━━━━━ Data extract

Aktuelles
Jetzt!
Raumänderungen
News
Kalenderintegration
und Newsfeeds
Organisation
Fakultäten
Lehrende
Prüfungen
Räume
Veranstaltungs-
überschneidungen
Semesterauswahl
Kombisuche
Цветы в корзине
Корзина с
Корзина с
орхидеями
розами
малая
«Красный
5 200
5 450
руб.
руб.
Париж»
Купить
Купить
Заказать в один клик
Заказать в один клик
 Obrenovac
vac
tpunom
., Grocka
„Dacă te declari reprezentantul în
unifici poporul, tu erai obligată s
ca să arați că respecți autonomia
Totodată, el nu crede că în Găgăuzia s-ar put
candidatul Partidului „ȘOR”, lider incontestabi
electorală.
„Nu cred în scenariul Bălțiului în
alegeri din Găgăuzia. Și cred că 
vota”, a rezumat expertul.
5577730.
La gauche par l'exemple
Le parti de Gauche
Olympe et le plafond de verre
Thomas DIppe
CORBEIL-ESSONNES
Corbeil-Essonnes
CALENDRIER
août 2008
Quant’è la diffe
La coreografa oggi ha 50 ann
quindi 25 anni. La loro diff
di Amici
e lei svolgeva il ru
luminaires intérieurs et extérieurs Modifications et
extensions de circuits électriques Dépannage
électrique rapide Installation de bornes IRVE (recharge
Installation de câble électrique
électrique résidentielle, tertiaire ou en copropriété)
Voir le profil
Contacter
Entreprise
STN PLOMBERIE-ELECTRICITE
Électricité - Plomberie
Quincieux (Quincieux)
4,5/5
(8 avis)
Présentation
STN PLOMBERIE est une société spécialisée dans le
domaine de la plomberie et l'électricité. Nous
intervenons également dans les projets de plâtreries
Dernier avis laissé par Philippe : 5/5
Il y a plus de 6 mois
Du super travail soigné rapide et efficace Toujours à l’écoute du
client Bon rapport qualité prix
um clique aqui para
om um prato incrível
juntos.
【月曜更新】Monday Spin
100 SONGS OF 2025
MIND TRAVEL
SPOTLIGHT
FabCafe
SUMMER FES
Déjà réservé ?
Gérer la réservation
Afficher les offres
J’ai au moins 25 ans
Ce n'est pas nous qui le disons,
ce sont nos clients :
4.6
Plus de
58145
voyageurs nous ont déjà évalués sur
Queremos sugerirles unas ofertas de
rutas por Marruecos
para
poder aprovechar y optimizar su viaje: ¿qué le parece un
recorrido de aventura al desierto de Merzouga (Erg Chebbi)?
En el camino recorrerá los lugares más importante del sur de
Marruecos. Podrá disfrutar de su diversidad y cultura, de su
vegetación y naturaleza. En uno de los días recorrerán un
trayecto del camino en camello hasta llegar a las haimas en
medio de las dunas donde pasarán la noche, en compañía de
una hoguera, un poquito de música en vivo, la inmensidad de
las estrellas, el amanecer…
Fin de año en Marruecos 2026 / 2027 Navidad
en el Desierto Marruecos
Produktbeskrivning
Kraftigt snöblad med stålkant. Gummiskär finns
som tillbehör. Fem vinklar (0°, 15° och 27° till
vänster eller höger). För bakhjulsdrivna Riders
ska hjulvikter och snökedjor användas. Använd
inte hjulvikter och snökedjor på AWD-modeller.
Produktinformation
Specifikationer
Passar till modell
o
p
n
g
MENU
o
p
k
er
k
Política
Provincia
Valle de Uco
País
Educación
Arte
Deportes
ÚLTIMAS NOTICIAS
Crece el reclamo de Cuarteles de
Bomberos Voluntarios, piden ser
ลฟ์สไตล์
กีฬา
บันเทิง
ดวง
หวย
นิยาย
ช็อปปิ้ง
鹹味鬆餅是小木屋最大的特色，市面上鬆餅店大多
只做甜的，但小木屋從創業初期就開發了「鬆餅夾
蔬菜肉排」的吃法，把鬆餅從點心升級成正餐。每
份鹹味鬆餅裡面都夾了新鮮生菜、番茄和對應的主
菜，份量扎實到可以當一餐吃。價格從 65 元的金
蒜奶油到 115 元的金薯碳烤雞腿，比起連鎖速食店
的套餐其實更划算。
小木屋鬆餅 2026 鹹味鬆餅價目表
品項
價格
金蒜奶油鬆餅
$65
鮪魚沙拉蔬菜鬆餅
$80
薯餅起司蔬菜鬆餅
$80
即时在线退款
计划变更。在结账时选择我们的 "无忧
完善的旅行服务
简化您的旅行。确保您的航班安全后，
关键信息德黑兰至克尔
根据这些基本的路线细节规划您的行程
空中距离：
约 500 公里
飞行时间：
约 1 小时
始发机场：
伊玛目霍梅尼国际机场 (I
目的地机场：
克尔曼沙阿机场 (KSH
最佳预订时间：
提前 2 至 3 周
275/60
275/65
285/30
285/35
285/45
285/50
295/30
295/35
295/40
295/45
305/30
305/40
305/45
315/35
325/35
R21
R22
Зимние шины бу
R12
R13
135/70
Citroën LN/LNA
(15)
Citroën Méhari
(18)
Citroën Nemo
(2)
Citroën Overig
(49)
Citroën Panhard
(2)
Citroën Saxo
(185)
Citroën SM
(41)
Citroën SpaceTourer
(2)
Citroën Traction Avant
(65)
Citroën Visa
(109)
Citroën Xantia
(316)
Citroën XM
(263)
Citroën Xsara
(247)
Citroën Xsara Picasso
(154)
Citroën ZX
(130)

━━━━━━━━━━

**Exercise details**. For the word "dans", go through the records and show each line that carries it.

**Output below**.
STN PLOMBERIE est une société spécialisée dans le
intervenons également dans les projets de plâtreries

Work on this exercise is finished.